**PROBLEM DETAILS:**
Repeat the data word for word and skip the pictures.
*** Opening of RECORDS PROVIDED ***
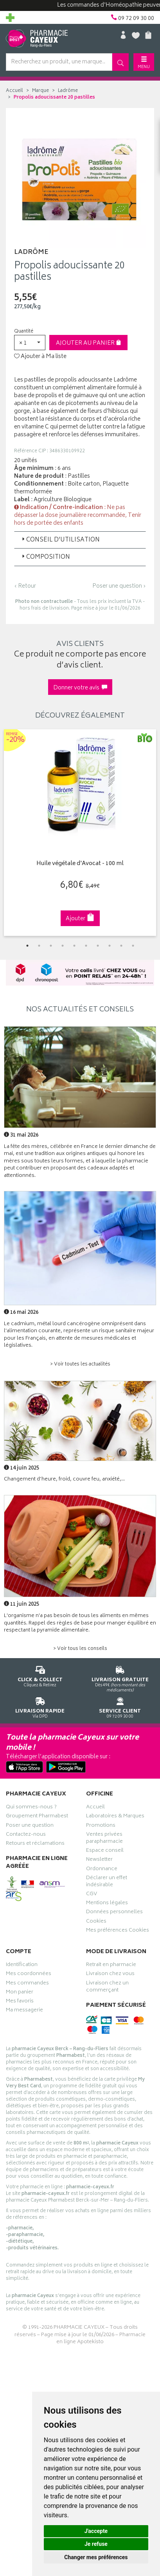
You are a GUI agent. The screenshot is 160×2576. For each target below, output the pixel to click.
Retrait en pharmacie (111, 1966)
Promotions (100, 1826)
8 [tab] (109, 946)
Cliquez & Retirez (40, 1675)
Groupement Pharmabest (37, 1817)
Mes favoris (20, 2002)
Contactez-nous (26, 1835)
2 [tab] (39, 946)
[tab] (80, 540)
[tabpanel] (80, 832)
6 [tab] (86, 946)
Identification (22, 1966)
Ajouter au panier (88, 343)
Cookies (96, 1922)
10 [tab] (133, 946)
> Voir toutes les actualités (80, 1364)
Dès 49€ (120, 1677)
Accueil (14, 91)
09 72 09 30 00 (120, 1706)
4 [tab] (63, 946)
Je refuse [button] (96, 2544)
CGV (91, 1895)
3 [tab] (51, 946)
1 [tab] (27, 946)
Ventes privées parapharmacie (104, 1838)
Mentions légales (107, 1904)
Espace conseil (105, 1851)
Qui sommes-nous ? (31, 1808)
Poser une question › (119, 586)
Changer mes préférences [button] (96, 2557)
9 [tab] (121, 946)
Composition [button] (45, 557)
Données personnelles (114, 1913)
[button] (29, 342)
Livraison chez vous (110, 1975)
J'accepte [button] (96, 2531)
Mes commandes (27, 1984)
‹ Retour (25, 586)
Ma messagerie (24, 2011)
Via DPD (40, 1706)
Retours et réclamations (35, 1844)
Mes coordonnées (28, 1975)
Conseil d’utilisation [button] (60, 540)
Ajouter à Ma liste (40, 357)
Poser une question (30, 1826)
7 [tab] (98, 946)
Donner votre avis (80, 688)
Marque (40, 91)
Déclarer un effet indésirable (106, 1882)
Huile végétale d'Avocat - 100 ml (80, 864)
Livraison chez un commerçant (107, 1987)
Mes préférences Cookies (117, 1931)
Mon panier (19, 1993)
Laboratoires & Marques (115, 1817)
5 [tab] (74, 946)
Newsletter (99, 1860)
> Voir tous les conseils (80, 1649)
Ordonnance (101, 1870)
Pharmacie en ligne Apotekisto (101, 2339)
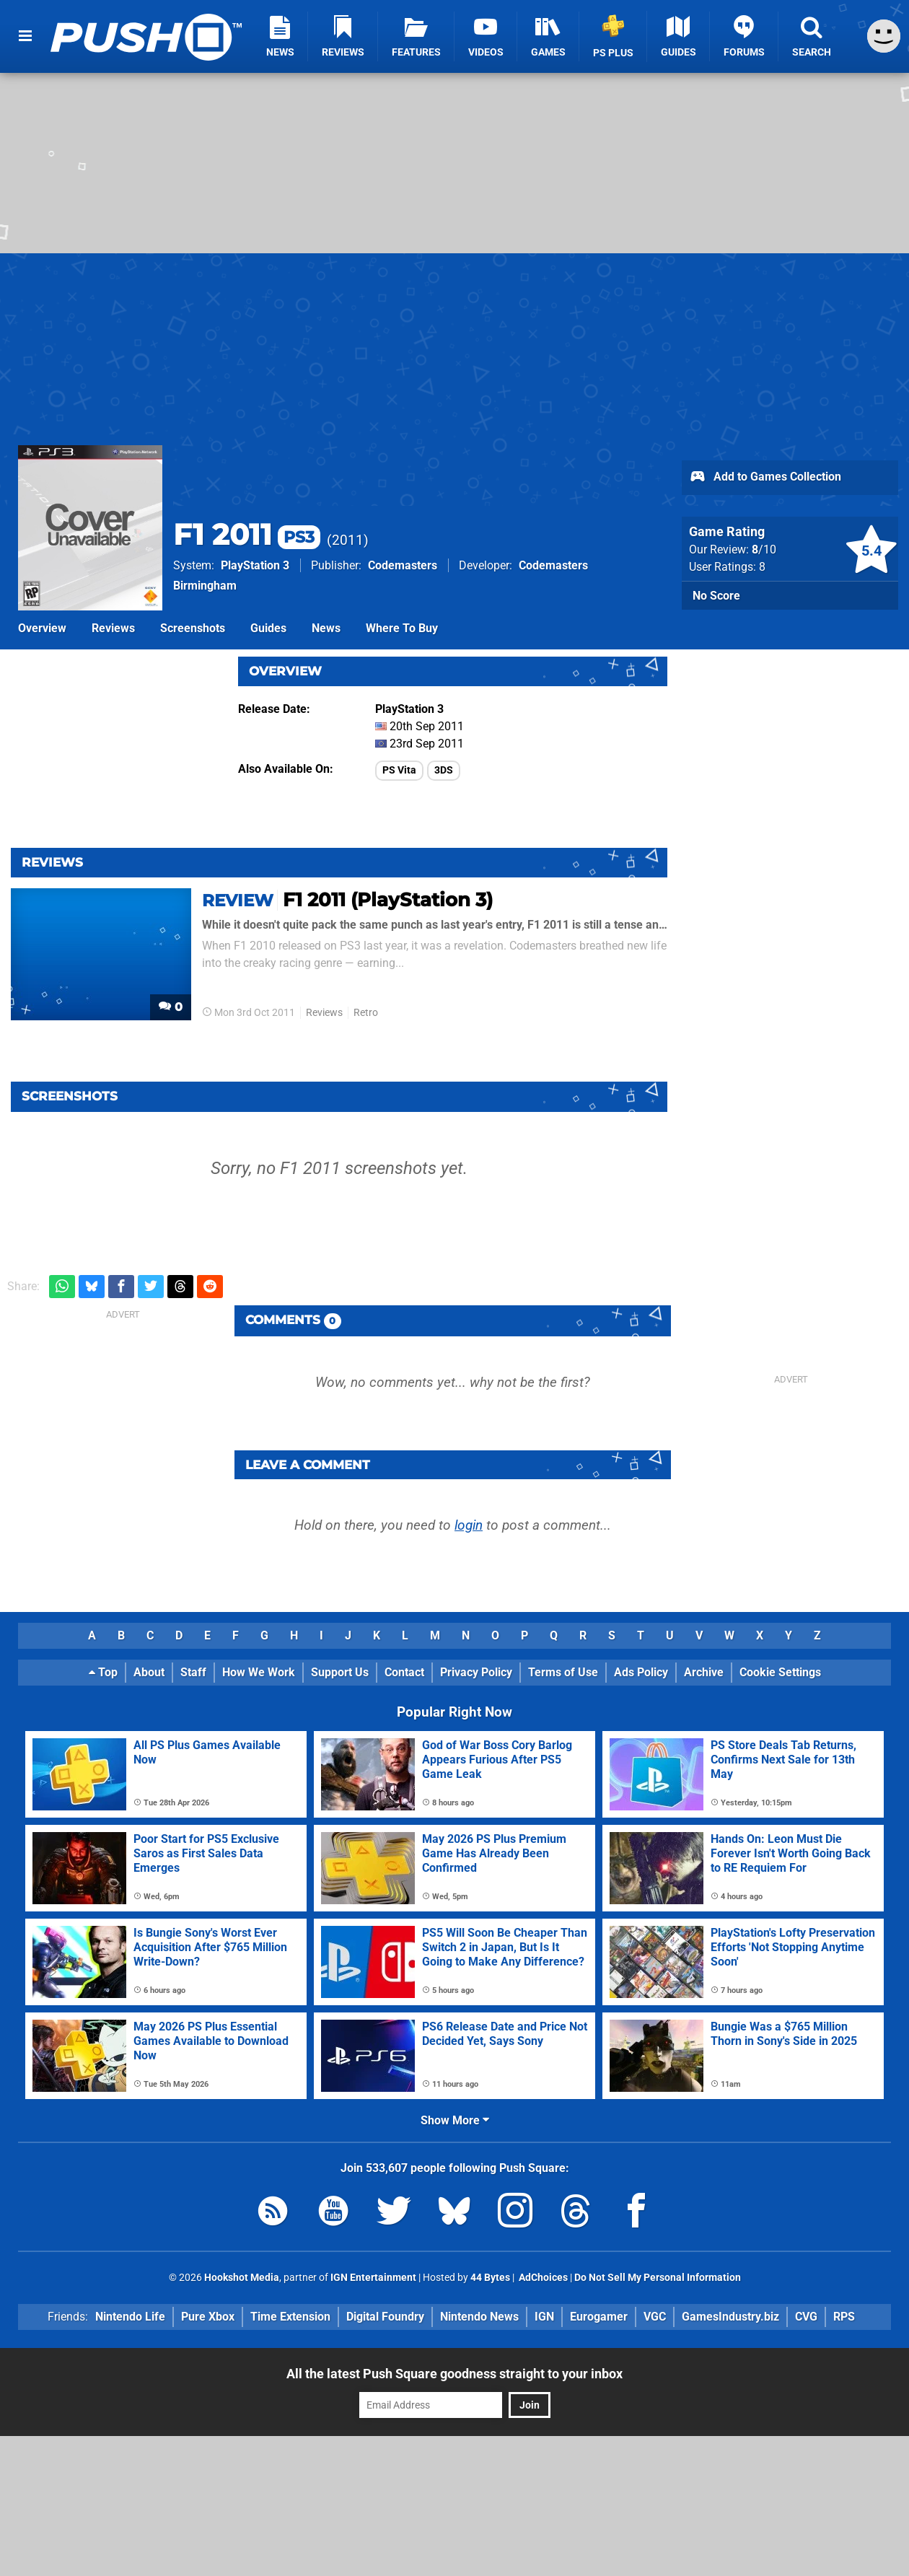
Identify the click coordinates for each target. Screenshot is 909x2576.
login (468, 1525)
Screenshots (192, 628)
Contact (404, 1672)
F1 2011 (246, 534)
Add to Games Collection (765, 478)
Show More (455, 2120)
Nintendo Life (130, 2316)
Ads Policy (641, 1672)
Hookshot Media (241, 2277)
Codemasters (402, 565)
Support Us (340, 1672)
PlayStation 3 (255, 565)
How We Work (258, 1672)
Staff (193, 1672)
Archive (704, 1672)
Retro (366, 1013)
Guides (268, 628)
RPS (844, 2316)
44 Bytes (490, 2277)
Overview (42, 628)
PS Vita (399, 770)
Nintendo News (479, 2316)
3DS (443, 770)
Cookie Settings (780, 1672)
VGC (655, 2316)
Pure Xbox (207, 2316)
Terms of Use (563, 1672)
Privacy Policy (476, 1672)
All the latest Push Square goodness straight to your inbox (454, 2373)
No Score (716, 596)
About (148, 1672)
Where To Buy (402, 628)
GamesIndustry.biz (730, 2316)
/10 (764, 549)
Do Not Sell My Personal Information (657, 2277)
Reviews (113, 628)
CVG (806, 2316)
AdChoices (542, 2277)
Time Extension (290, 2316)
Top (103, 1672)
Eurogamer (599, 2316)
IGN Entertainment (373, 2277)
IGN (544, 2316)
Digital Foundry (385, 2316)
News (326, 628)
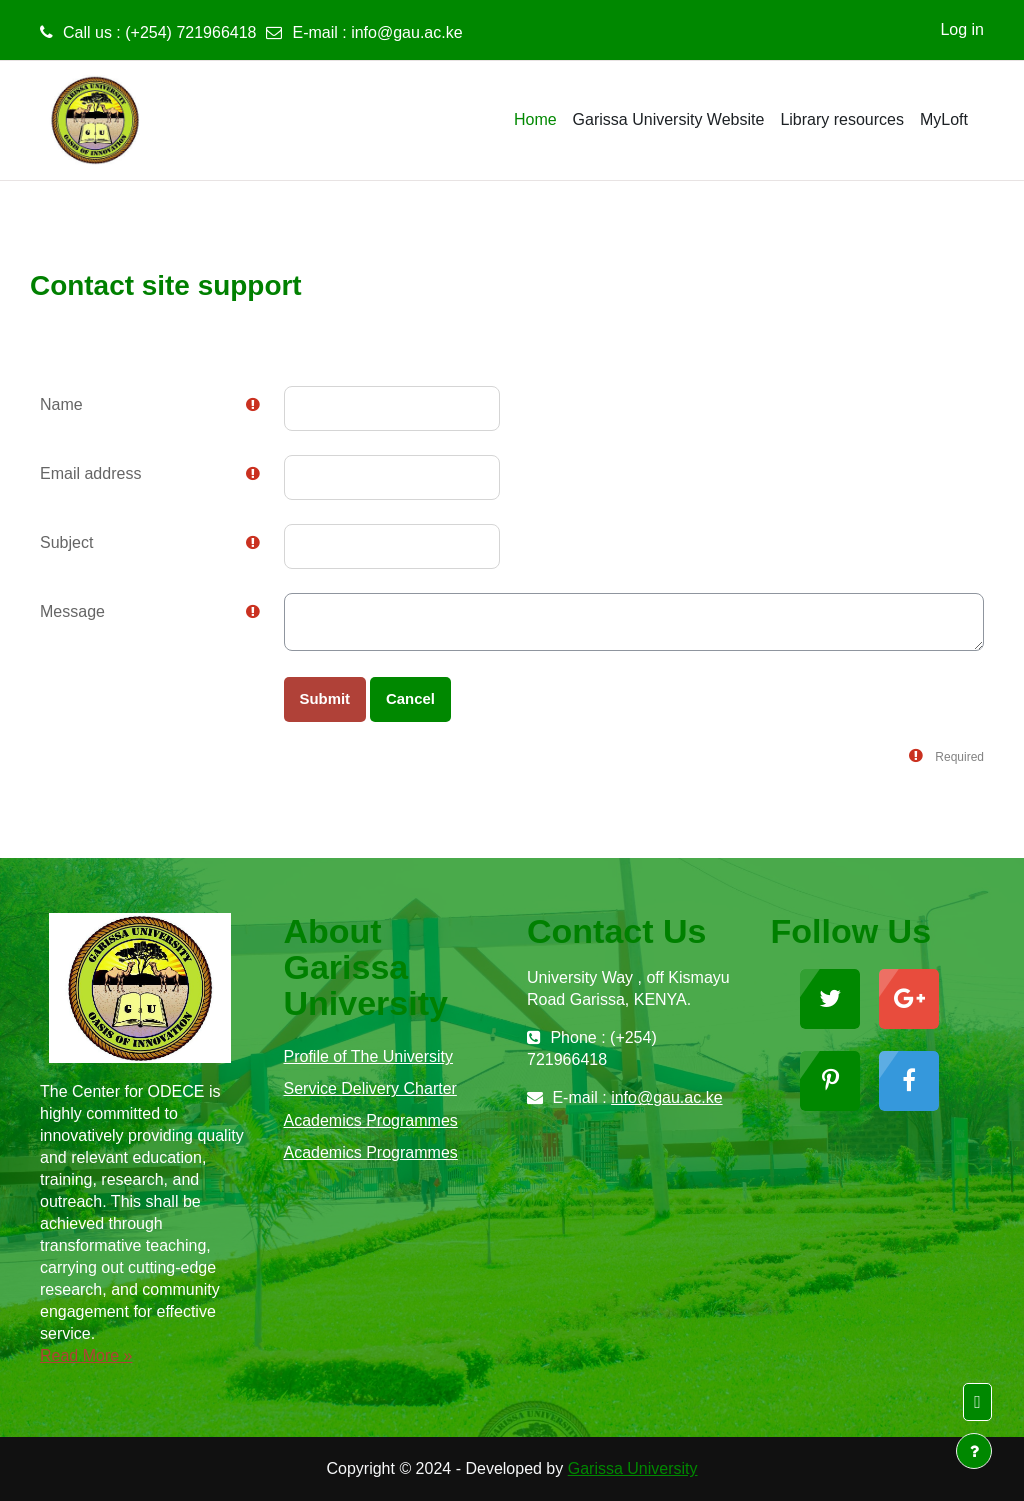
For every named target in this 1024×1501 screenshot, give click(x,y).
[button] (977, 1402)
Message (72, 611)
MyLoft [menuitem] (944, 119)
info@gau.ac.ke (406, 32)
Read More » (86, 1355)
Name (61, 404)
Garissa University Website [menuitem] (669, 119)
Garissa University (633, 1468)
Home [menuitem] (535, 119)
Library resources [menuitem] (842, 119)
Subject (66, 542)
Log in (962, 29)
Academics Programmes (371, 1120)
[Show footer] (974, 1451)
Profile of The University (369, 1056)
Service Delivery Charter (370, 1088)
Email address (90, 473)
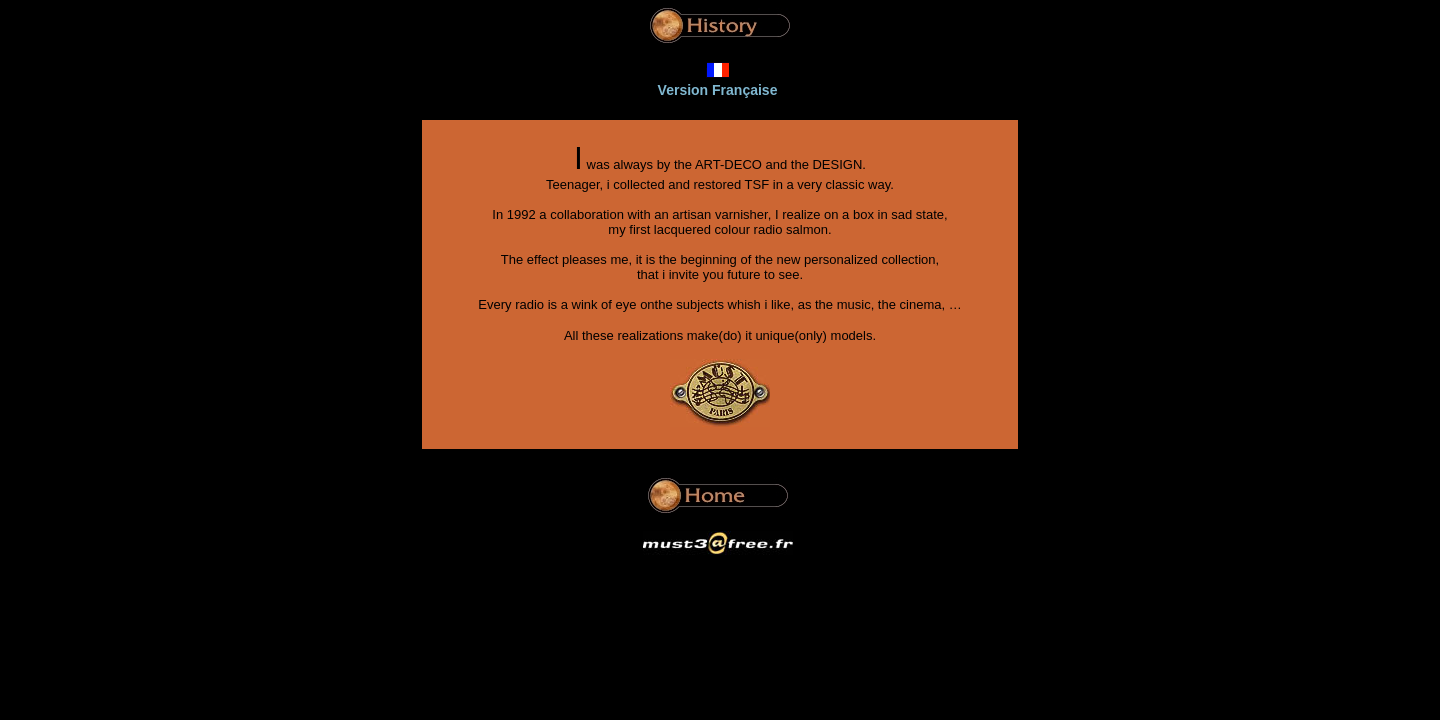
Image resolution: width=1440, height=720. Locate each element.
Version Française (718, 90)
*** Close of RECORDS PROVIDED ***
**COMPLETED EXERCISE:**
You are a GUI agent. The screenshot is 160×2576. For each target below, output the pixel to click.
Retrait en pharmacie (111, 1966)
Promotions (100, 1826)
8 [tab] (109, 946)
Cliquez & Retirez (40, 1675)
Groupement Pharmabest (37, 1817)
Mes favoris (20, 2002)
Contactez-nous (26, 1835)
2 [tab] (39, 946)
[tab] (80, 540)
[tabpanel] (80, 832)
6 [tab] (86, 946)
Identification (22, 1966)
Ajouter au panier (88, 343)
Cookies (96, 1922)
10 [tab] (133, 946)
> Voir toutes les actualités (80, 1364)
Dès 49€ (120, 1677)
Accueil (14, 91)
09 72 09 30 00 (120, 1706)
4 [tab] (63, 946)
Je refuse [button] (96, 2544)
CGV (91, 1895)
3 [tab] (51, 946)
1 [tab] (27, 946)
Ventes privées parapharmacie (104, 1838)
Mentions légales (107, 1904)
Espace conseil (105, 1851)
Qui sommes-nous ? (31, 1808)
Poser une question › (119, 586)
Changer mes préférences [button] (96, 2557)
9 [tab] (121, 946)
Composition [button] (45, 557)
Données personnelles (114, 1913)
[button] (29, 342)
Livraison chez vous (110, 1975)
J'accepte [button] (96, 2531)
Mes commandes (27, 1984)
‹ Retour (25, 586)
Ma messagerie (24, 2011)
Via DPD (40, 1706)
Retours et réclamations (35, 1844)
Mes coordonnées (28, 1975)
Conseil d’utilisation [button] (60, 540)
Ajouter à Ma liste (40, 357)
Poser une question (30, 1826)
7 [tab] (98, 946)
Donner votre avis (80, 688)
Marque (40, 91)
Déclarer un effet indésirable (106, 1882)
Huile végétale d'Avocat - 100 ml (80, 864)
Livraison chez un commerçant (107, 1987)
Mes préférences Cookies (117, 1931)
Mon panier (19, 1993)
Laboratoires & Marques (115, 1817)
5 [tab] (74, 946)
Newsletter (99, 1860)
> Voir tous les conseils (80, 1649)
Ordonnance (101, 1870)
Pharmacie en ligne Apotekisto (101, 2339)
Identify the click coordinates for each target. Screenshot is 909x2576.
login (468, 1525)
Screenshots (192, 628)
Contact (404, 1672)
F1 2011 (246, 534)
Add to Games Collection (765, 478)
Show More (455, 2120)
Nintendo Life (130, 2316)
Ads Policy (641, 1672)
Hookshot Media (241, 2277)
Codemasters (402, 565)
Support Us (340, 1672)
PlayStation 3 (255, 565)
How We Work (258, 1672)
Staff (193, 1672)
Archive (704, 1672)
Retro (366, 1013)
Guides (268, 628)
RPS (844, 2316)
44 Bytes (490, 2277)
Overview (42, 628)
PS Vita (399, 770)
Nintendo News (479, 2316)
3DS (443, 770)
Cookie Settings (780, 1672)
VGC (655, 2316)
Pure Xbox (207, 2316)
Terms of Use (563, 1672)
Privacy Policy (476, 1672)
All the latest Push Square goodness straight to your inbox (454, 2373)
No Score (716, 596)
About (148, 1672)
Where To Buy (402, 628)
GamesIndustry.biz (730, 2316)
/10 (764, 549)
Do Not Sell My Personal Information (657, 2277)
Reviews (113, 628)
CVG (806, 2316)
AdChoices (542, 2277)
Time Extension (290, 2316)
Top (103, 1672)
Eurogamer (599, 2316)
IGN Entertainment (373, 2277)
IGN (544, 2316)
Digital Foundry (385, 2316)
News (326, 628)
For every named target in this 1024×1501 screenshot, give click(x,y).
[button] (977, 1402)
Message (72, 611)
MyLoft [menuitem] (944, 119)
info@gau.ac.ke (406, 32)
Read More » (86, 1355)
Name (61, 404)
Garissa University Website [menuitem] (669, 119)
Garissa University (633, 1468)
Home [menuitem] (535, 119)
Library resources [menuitem] (842, 119)
Subject (66, 542)
Log in (962, 29)
Academics Programmes (371, 1120)
[Show footer] (974, 1451)
Profile of The University (369, 1056)
Service Delivery Charter (370, 1088)
Email address (90, 473)
Image resolution: width=1440, height=720. Locate each element.
Version Française (718, 90)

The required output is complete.